> How to complete this task
For each record that follows, restate the text exactly and drop the pictures.

> Record excerpts
------------------------------
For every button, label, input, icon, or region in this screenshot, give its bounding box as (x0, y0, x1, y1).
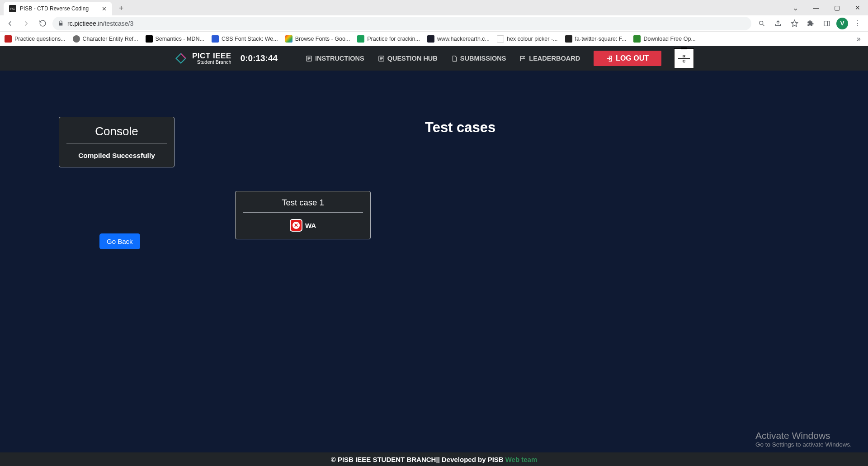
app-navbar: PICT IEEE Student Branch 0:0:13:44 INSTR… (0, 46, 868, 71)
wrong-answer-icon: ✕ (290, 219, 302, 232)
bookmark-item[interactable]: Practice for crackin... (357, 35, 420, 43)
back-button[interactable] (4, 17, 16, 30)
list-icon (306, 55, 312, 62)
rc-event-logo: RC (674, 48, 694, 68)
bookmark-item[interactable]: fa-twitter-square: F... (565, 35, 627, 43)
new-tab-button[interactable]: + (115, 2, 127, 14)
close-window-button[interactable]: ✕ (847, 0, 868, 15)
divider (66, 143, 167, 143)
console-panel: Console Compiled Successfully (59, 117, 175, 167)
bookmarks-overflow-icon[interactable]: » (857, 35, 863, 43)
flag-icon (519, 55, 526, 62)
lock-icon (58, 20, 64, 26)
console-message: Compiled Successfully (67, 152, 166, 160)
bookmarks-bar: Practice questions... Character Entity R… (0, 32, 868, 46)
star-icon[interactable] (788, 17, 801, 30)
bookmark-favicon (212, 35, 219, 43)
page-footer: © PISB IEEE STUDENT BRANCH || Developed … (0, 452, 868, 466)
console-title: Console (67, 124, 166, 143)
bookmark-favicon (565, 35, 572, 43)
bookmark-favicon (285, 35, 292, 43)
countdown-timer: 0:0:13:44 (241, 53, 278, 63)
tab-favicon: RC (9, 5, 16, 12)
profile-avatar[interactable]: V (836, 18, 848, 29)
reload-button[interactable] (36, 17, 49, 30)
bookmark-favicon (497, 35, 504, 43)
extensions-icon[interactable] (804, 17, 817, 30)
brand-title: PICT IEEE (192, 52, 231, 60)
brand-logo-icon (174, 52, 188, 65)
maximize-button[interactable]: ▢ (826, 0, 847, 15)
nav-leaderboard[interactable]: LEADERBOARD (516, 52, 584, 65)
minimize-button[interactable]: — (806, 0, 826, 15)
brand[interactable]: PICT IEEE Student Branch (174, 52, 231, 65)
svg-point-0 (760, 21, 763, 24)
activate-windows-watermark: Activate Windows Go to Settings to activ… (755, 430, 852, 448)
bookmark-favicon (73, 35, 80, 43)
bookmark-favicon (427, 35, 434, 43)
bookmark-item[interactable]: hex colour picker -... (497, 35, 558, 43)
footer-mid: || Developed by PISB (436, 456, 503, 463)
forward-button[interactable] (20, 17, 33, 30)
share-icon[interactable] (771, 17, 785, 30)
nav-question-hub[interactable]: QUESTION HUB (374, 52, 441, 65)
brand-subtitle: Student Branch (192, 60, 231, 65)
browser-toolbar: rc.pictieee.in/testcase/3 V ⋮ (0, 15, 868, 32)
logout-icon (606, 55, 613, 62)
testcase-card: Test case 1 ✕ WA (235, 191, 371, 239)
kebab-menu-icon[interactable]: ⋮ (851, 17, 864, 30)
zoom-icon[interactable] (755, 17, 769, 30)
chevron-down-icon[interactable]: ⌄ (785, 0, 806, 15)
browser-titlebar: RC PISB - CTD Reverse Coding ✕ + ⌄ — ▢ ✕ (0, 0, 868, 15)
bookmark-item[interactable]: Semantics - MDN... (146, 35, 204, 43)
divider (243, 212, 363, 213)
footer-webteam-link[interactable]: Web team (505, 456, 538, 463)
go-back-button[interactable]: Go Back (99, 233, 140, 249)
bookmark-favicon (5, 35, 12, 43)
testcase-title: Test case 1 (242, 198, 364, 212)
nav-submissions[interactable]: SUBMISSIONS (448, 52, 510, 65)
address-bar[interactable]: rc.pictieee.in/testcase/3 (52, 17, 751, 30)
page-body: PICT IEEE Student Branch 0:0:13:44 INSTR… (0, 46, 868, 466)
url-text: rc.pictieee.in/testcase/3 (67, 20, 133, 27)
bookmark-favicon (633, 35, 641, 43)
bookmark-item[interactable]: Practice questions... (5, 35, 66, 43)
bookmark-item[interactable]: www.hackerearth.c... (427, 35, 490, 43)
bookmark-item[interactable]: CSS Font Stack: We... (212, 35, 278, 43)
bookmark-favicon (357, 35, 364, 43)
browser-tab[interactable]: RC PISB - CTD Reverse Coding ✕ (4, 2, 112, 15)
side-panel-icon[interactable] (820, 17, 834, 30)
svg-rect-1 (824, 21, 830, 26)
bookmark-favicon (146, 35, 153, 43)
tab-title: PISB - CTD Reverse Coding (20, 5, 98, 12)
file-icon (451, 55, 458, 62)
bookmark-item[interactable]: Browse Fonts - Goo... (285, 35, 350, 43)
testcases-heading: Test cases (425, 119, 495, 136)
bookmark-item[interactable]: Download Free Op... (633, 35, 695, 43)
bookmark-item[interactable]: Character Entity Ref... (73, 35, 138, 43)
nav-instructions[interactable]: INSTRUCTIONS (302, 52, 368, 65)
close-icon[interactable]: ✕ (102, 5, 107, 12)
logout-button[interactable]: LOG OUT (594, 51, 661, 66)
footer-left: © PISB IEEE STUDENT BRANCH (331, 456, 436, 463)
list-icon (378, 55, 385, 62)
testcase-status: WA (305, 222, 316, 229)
------------------------------
> Problem solution
For every button, label, input, icon, or region in this screenshot, give its bounding box as (x0, y0, x1, y1).
app-navbar: PICT IEEE Student Branch 0:0:13:44 INSTR… (0, 46, 868, 71)
wrong-answer-icon: ✕ (290, 219, 302, 232)
bookmark-item[interactable]: Practice for crackin... (357, 35, 420, 43)
back-button[interactable] (4, 17, 16, 30)
list-icon (306, 55, 312, 62)
rc-event-logo: RC (674, 48, 694, 68)
bookmark-item[interactable]: fa-twitter-square: F... (565, 35, 627, 43)
new-tab-button[interactable]: + (115, 2, 127, 14)
close-window-button[interactable]: ✕ (847, 0, 868, 15)
divider (66, 143, 167, 143)
console-panel: Console Compiled Successfully (59, 117, 175, 167)
bookmarks-overflow-icon[interactable]: » (857, 35, 863, 43)
flag-icon (519, 55, 526, 62)
lock-icon (58, 20, 64, 26)
console-message: Compiled Successfully (67, 152, 166, 160)
bookmarks-bar: Practice questions... Character Entity R… (0, 32, 868, 46)
star-icon[interactable] (788, 17, 801, 30)
bookmark-favicon (212, 35, 219, 43)
page-footer: © PISB IEEE STUDENT BRANCH || Developed … (0, 452, 868, 466)
console-title: Console (67, 124, 166, 143)
bookmark-favicon (565, 35, 572, 43)
bookmark-favicon (285, 35, 292, 43)
countdown-timer: 0:0:13:44 (241, 53, 278, 63)
tab-favicon: RC (9, 5, 16, 12)
profile-avatar[interactable]: V (836, 18, 848, 29)
reload-button[interactable] (36, 17, 49, 30)
bookmark-favicon (497, 35, 504, 43)
extensions-icon[interactable] (804, 17, 817, 30)
brand-title: PICT IEEE (192, 52, 231, 60)
brand-logo-icon (174, 52, 188, 65)
maximize-button[interactable]: ▢ (826, 0, 847, 15)
nav-leaderboard[interactable]: LEADERBOARD (516, 52, 584, 65)
minimize-button[interactable]: — (806, 0, 826, 15)
brand[interactable]: PICT IEEE Student Branch (174, 52, 231, 65)
svg-point-0 (760, 21, 763, 24)
activate-windows-watermark: Activate Windows Go to Settings to activ… (755, 430, 852, 448)
bookmark-favicon (73, 35, 80, 43)
bookmark-favicon (427, 35, 434, 43)
bookmark-item[interactable]: hex colour picker -... (497, 35, 558, 43)
footer-mid: || Developed by PISB (436, 456, 503, 463)
forward-button[interactable] (20, 17, 33, 30)
share-icon[interactable] (771, 17, 785, 30)
nav-question-hub[interactable]: QUESTION HUB (374, 52, 441, 65)
brand-subtitle: Student Branch (192, 60, 231, 65)
browser-toolbar: rc.pictieee.in/testcase/3 V ⋮ (0, 15, 868, 32)
logout-icon (606, 55, 613, 62)
testcase-card: Test case 1 ✕ WA (235, 191, 371, 239)
kebab-menu-icon[interactable]: ⋮ (851, 17, 864, 30)
zoom-icon[interactable] (755, 17, 769, 30)
chevron-down-icon[interactable]: ⌄ (785, 0, 806, 15)
browser-titlebar: RC PISB - CTD Reverse Coding ✕ + ⌄ — ▢ ✕ (0, 0, 868, 15)
bookmark-item[interactable]: Semantics - MDN... (146, 35, 204, 43)
divider (243, 212, 363, 213)
footer-webteam-link[interactable]: Web team (505, 456, 538, 463)
go-back-button[interactable]: Go Back (99, 233, 140, 249)
bookmark-favicon (5, 35, 12, 43)
testcase-title: Test case 1 (242, 198, 364, 212)
nav-submissions[interactable]: SUBMISSIONS (448, 52, 510, 65)
address-bar[interactable]: rc.pictieee.in/testcase/3 (52, 17, 751, 30)
page-body: PICT IEEE Student Branch 0:0:13:44 INSTR… (0, 46, 868, 466)
url-text: rc.pictieee.in/testcase/3 (67, 20, 133, 27)
bookmark-favicon (633, 35, 641, 43)
bookmark-item[interactable]: Practice questions... (5, 35, 66, 43)
bookmark-item[interactable]: www.hackerearth.c... (427, 35, 490, 43)
bookmark-item[interactable]: CSS Font Stack: We... (212, 35, 278, 43)
bookmark-favicon (357, 35, 364, 43)
browser-tab[interactable]: RC PISB - CTD Reverse Coding ✕ (4, 2, 112, 15)
side-panel-icon[interactable] (820, 17, 834, 30)
svg-rect-1 (824, 21, 830, 26)
bookmark-favicon (146, 35, 153, 43)
tab-title: PISB - CTD Reverse Coding (20, 5, 98, 12)
file-icon (451, 55, 458, 62)
bookmark-item[interactable]: Browse Fonts - Goo... (285, 35, 350, 43)
testcases-heading: Test cases (425, 119, 495, 136)
bookmark-item[interactable]: Download Free Op... (633, 35, 695, 43)
bookmark-item[interactable]: Character Entity Ref... (73, 35, 138, 43)
nav-instructions[interactable]: INSTRUCTIONS (302, 52, 368, 65)
close-icon[interactable]: ✕ (102, 5, 107, 12)
logout-button[interactable]: LOG OUT (594, 51, 661, 66)
footer-left: © PISB IEEE STUDENT BRANCH (331, 456, 436, 463)
list-icon (378, 55, 385, 62)
testcase-status: WA (305, 222, 316, 229)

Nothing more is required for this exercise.